Subsetting can result in various side-effects, depending on the environment. For example, Balsa treats directional bonds (
\) not adjacent to doubles bonds as errors. Removal of the double bond entirely can therefore result in a downgrade of directional bonds, which eliminates the ability to differentiate double bond conformers. In contrast, molfiles are less influenced because conformation is set by atomic coordinates. But this is hardly universal. V3000 molfiles defined double bond conformation purely as a function of atomic coordinates, whereas V2000 molfiles support a double bond stereo attribute that can be set to "cis or trans." Similarly, conformational descriptors may be invalidated through the removal of an associated hydrogen atom. However, a case could be made that hydrogen-bearing heteroatoms are unsuitable as stereocenters to begin with.

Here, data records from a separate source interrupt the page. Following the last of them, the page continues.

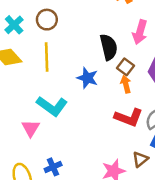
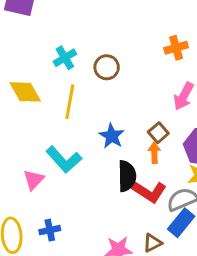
brown circle: (47, 20) -> (107, 67), moved
cyan cross: (14, 25) -> (65, 58), moved
black semicircle: (109, 47) -> (127, 176), moved

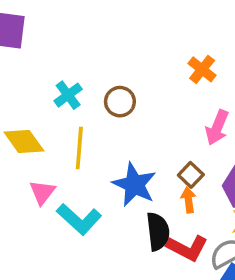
orange cross: (176, 48) -> (202, 69), turned -30
blue star: (112, 136) -> (134, 185), size x1.4
pink triangle: (34, 180) -> (42, 192), moved

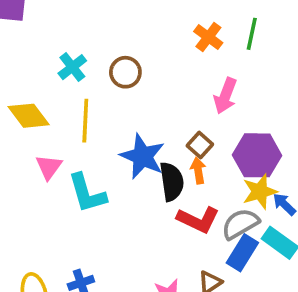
cyan L-shape: (79, 219) -> (87, 193), turned 33
black semicircle: (158, 232) -> (172, 182), moved

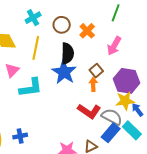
green line: (252, 34) -> (116, 13), moved
orange cross: (208, 37) -> (87, 31), moved
black semicircle: (172, 182) -> (67, 53), moved
cyan L-shape: (87, 193) -> (31, 88), turned -90
gray semicircle: (240, 224) -> (112, 117), turned 50

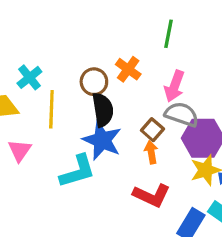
cyan cross: (33, 18) -> (29, 77), moved
brown circle: (62, 25) -> (94, 82), moved
cyan L-shape: (31, 88) -> (77, 171), moved
gray semicircle: (112, 117) -> (182, 114), moved

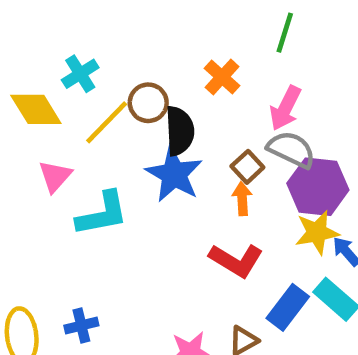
brown circle: (94, 82) -> (148, 103), moved
yellow line: (51, 109) -> (107, 122), turned 36
cyan L-shape: (77, 171) -> (102, 214), moved

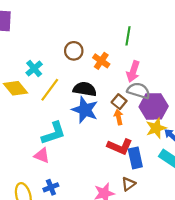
brown circle: (148, 103) -> (74, 51), moved
black semicircle: (180, 131) -> (85, 89), turned -70
pink triangle: (55, 176) -> (42, 155), moved, turned -42
blue rectangle: (288, 307) -> (135, 158), moved, turned -42

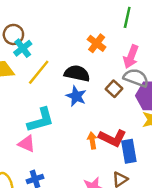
brown circle: (74, 51) -> (13, 34), moved
blue star: (85, 110) -> (76, 96), size x0.7
orange arrow: (119, 117) -> (92, 141), moved

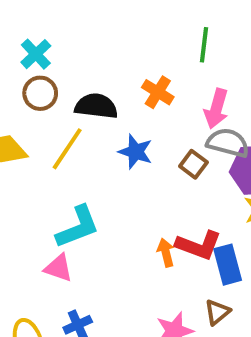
brown circle: (13, 34) -> (40, 93), moved
cyan cross: (23, 48) -> (36, 54), moved
black semicircle: (77, 73) -> (96, 106), moved
blue star: (76, 96) -> (135, 152), moved

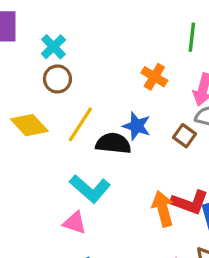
black semicircle: (96, 106) -> (113, 143), moved
cyan L-shape: (78, 227) -> (90, 189), turned 63
orange arrow: (166, 253) -> (163, 209), size x1.5

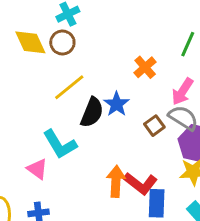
yellow diamond: (29, 125) -> (30, 42), moved
black semicircle: (113, 143) -> (92, 112), turned 88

As described here, subsetting does not address enol-like tautomerism. However, it does provide a foundation for doing so. Given the keto form, any enol form can be generated and then handled by subsetting to arrive at the same output structure regardless of input. The same cautions about stereocenter invalidation apply.
I’ll call this method Sayle Hashing (after all, this fits with the nautical theme of the title). In this particular case, the Sayle Hash consists of two parts, a SMILES string and an integer. The integer is the total of the formal charges on the scaffold minus the number of hydrogens on each non-carbon atom, while the SMILES string is the canonical SMILES for the scaffold after setting all bond orders to 1 and hydrogen counts to 0. An example may be useful at this point. …
Noel later reported an implementation in Open Babel.
Roger Sayle is of course the author of the well-known So you think you understand tautomerism? from which some of this article's concepts were drawn.
As famously noted by George Box, "All Models are wrong, but some are useful." The VB model is wrong because its fundamental assumption, localization, breaks down so often. Nevertheless, the VB model remains as pervasive today as five decades ago. This article proposes a unified framework for reasoning about and resolving the VB model's most troublesome artifacts in cheminformatics: electron delocalization and prototropy (e.g., tautomerism). Central to this approach is "subsetting," the identification and removal those representation features yielding the artifacts in the first place. The tools presented here come with some important caveats and as such are best described as "a good starting" point rather than a finished framework for addressing the many limitations of the VB model.